At night Crane would dream that he was home again with his mother and father, happy and laughing and whole, and he would often awake to a tear-soaked pillow.
The scarecrows had not allowed him to truly grieve his father's death, and in their absence Crane felt the crushing, painful realization that he was now truly alone in a world that he no longer understood. Gerald's lessons in fear had taught him that every human being possessed a singular fear that defined them, and he could not look upon anyone—be it the grim doctors in their white coats or the weathered social worker in a wrinkled blouse—without instinctively wondering what their most intimate, shameful phobia was and how it could be used against them. It was an unpleasant outlook, and yet one he did not entirely wish to change; it was all that remained of Gerald, the lingering remnants of a man who had loved his son even as he plunged adrenaline-laced chemicals into Crane's bloodstream to swim through his brain and rip apart his psyche. Fearsome enlightenment had been his father's burden, and now it was his.
Sins of the father, Gerald would have said.

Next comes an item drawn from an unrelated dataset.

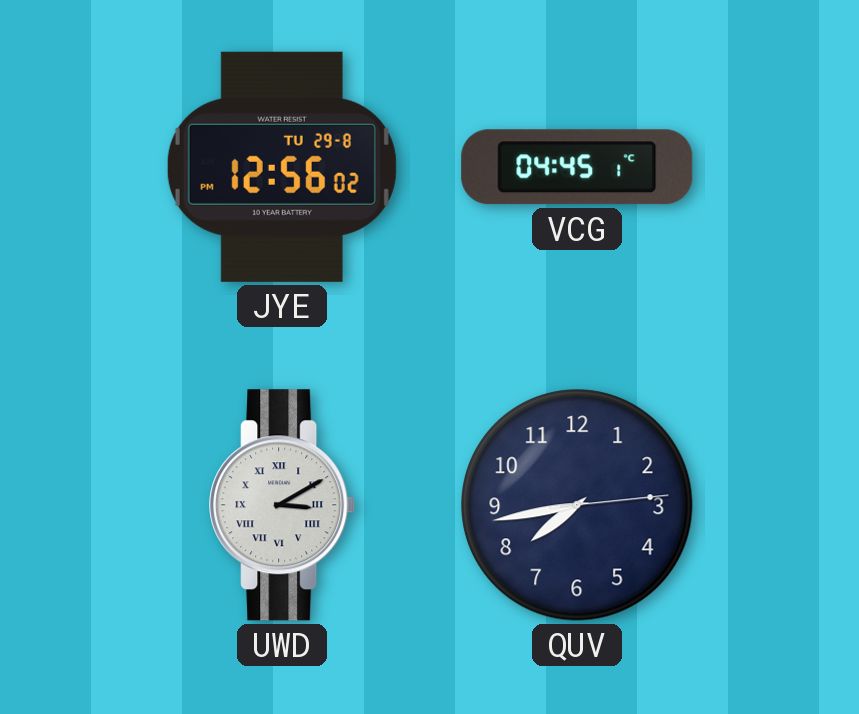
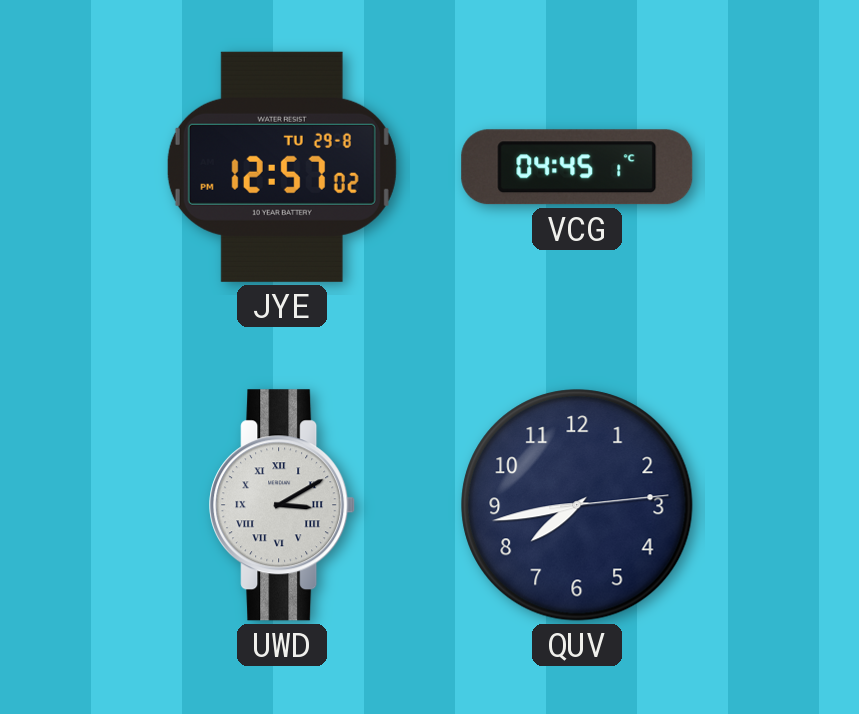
JYE: 12:56 -> 12:57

Silent tears ran down his cheeks, and as he quietly sobbed Crane wondered if perhaps the scarecrows' torture was less cruel than his grief.

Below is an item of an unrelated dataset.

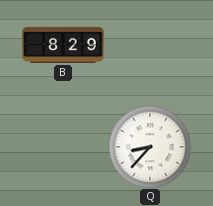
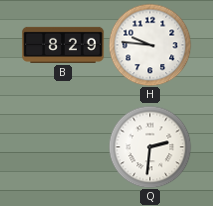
H: none -> 9:46
Q: 8:37 -> 2:31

His first steps outside of the hospital doors had brought Crane with such an exhilarating sense of freedom that he had nearly wept with relief the instant his feet touched Gotham's asphalt.

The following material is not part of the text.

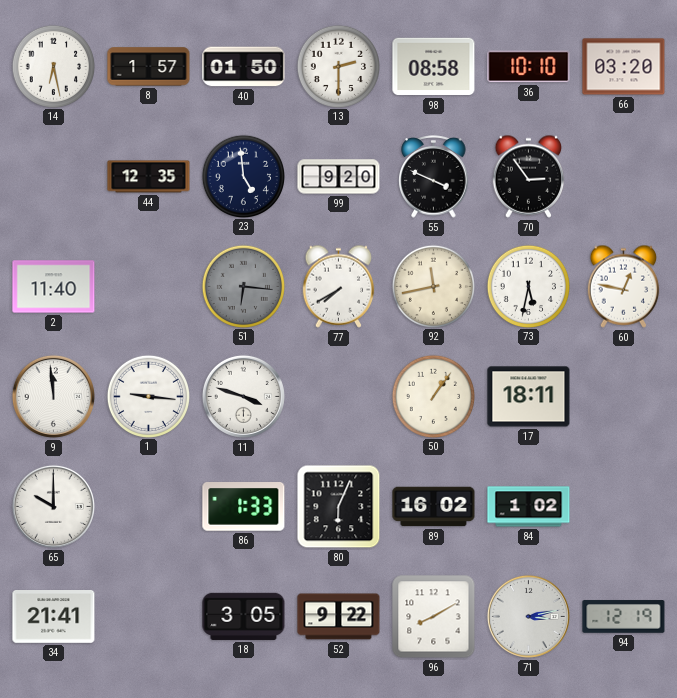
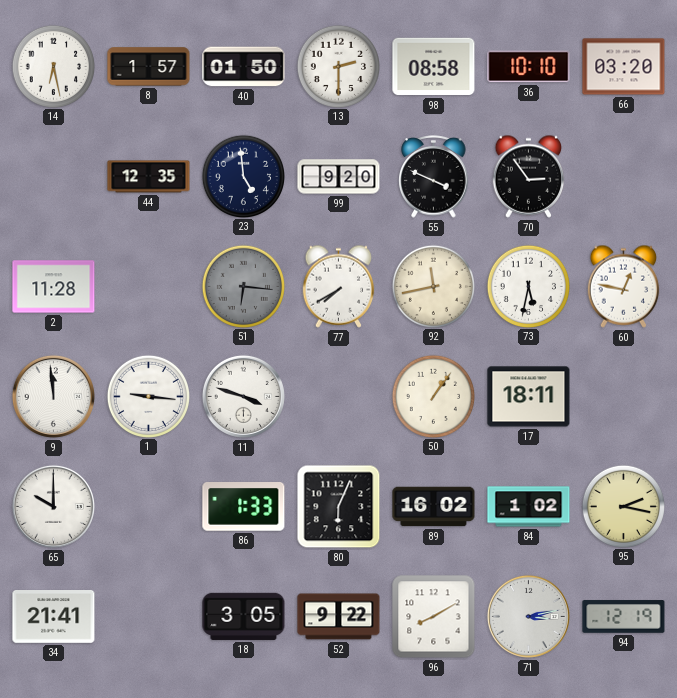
2: 11:40 -> 11:28
95: none -> 2:17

He closed his eyes to savor her many gifts—the sunlight beaming through murky clouds of smog to warm his skin, the blended fragrances of garbage and food vendors and cigarette smoke, the blaring symphony of construction equipment and car horns. After months spent within the hospital's solemn confines, what most of Gotham considered to be humdrum mundanities and annoyances Crane instead found welcoming and exciting. He was vaguely aware of bodies walking past him on the sidewalk, brushing against his shoulders as they attempted to side-step him and grumbling in irritated unison; "move it, kid" a man in a Gotham Knights baseball cap snapped at him, yet Crane remained still and serene.
He cared nothing for their anger. It was their fears that interested him.
The farmhouse has been raided after Gerald's death, his serums confiscated and presumably destroyed. But as Gerald's obsession with fear grew, so had his paranoia; in a corner of their attic, shadowy and thick with cobwebs, a small leather case lay concealed beneath the dust-carpeted floorboards. Inside were three syringes containing the same dosage of toxin that Crane had been injected with on that fateful night.
One for the man who shot his father.
One for his partner.
And one to bring back the scarecrows.
They're what you deserve, the cruel voice whispered, and Crane knew it was right. As torturous and spiteful as they were, he needed them. Whenever he began to question the morality of his mission, whenever he began to grow weary and feel that he could go no further, whenever he began to show even the slightest hesitation over doing what needed to be done, the scarecrows would resume their horrible symphony to remind him of everything that had been stolen from him and everything that he stood to gain.
His mother was gone and his father was gone, but as long as he had the scarecrows Crane could never truly be alone. They were Gerald's curse and his gift, and now they belonged to him.
Sins of the father, Crane thought to himself. He smiled for the first time in months and began to walk.